Por outro lado, o MEC tem muitas vantagens: menor número de erros, menor variabilidade nos parâmetros calculados, simplicidade para implementá-lo, não necessita de hipóteses prévias sobre a forma da curva psicométrica e os resultados podem ser ajustados a várias funções. Além disso, é possível avaliar a inclinação da curva, que fornece informação sobre a sensibilidade do sistema sensorial para realizar determinada tarefa. 

Em nosso laboratório foi realizada uma pesquisa para comparar o MEC e o ME no cálculo de dois parâmetros (PIS e inclinação da curva psicométrica) em uma tarefa de comparação de tamanhos.
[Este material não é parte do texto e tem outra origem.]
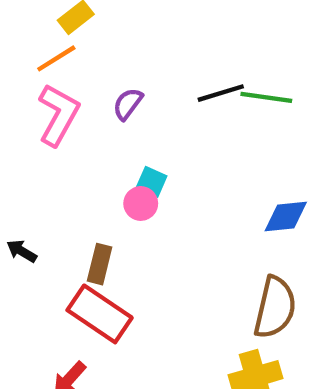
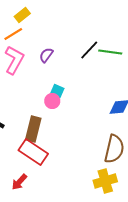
black line: (221, 93) -> (89, 50), turned -30
brown rectangle: (100, 264) -> (33, 129), size x1.4

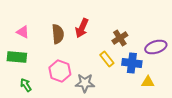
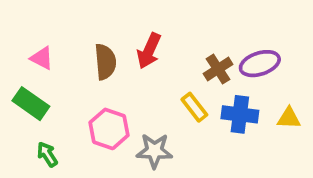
purple ellipse: (156, 47) -> (260, 64), moved
green rectangle: (17, 57) -> (31, 104), turned 30
yellow triangle: (148, 82) -> (289, 118), moved

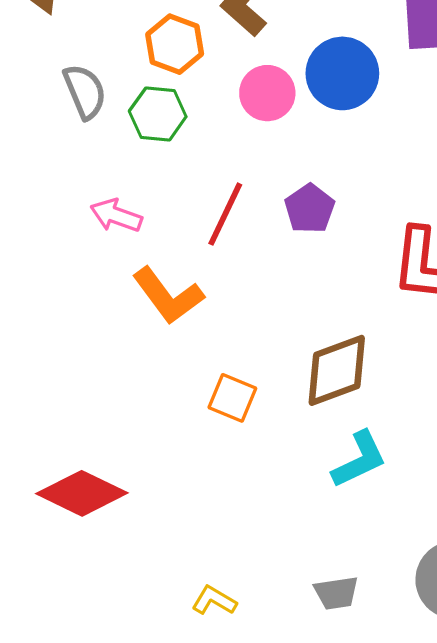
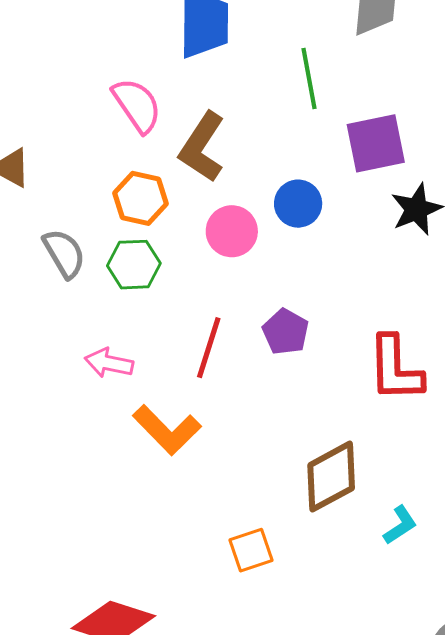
blue circle: (342, 73) -> (298, 204), size x0.7
orange square: (232, 398) -> (251, 550), moved, turned -33
cyan L-shape: (359, 460) -> (400, 525), moved, size x0.7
Este trabalho foi apresentado na Reunião Anual da Sociedade Internacional de Psicofísica (ISP, na sigla em inglês), também chamado Fechner Day, realizado em Pádua na Itália. Os resultados indicaram que para o cálculo do PIS não houve diferença entre os métodos, porém para a inclinação o MEC mostrou-se melhor que o ME.

Mas enfim? Qual é melhor? Não tenho uma só resposta. Por exemplo, se você necessita calcular a inclinação da curva psicométrica, eu sugeriria o uso do MEC. Como pesquisador, gosto muito deste método. Admito que ele é cansativo para o participante, porém produz estimativas muito boas. Para se chegar a um equilíbrio entre a qualidade de seu experimento e o tempo, nada melhor que testar em você mesmo. Você consegue manter sua motivação durante 40, 50 minutos, 1 hora? Quis desistir no meio do seu próprio experimento? Então é melhor repensar. Se você que é o maior interessado não conseguiu, imagine os outros participantes… Permitir que o observador descanse quando quiser ou fazer pausas programadas também pode ser uma solução para reduzir os erros por cansaço.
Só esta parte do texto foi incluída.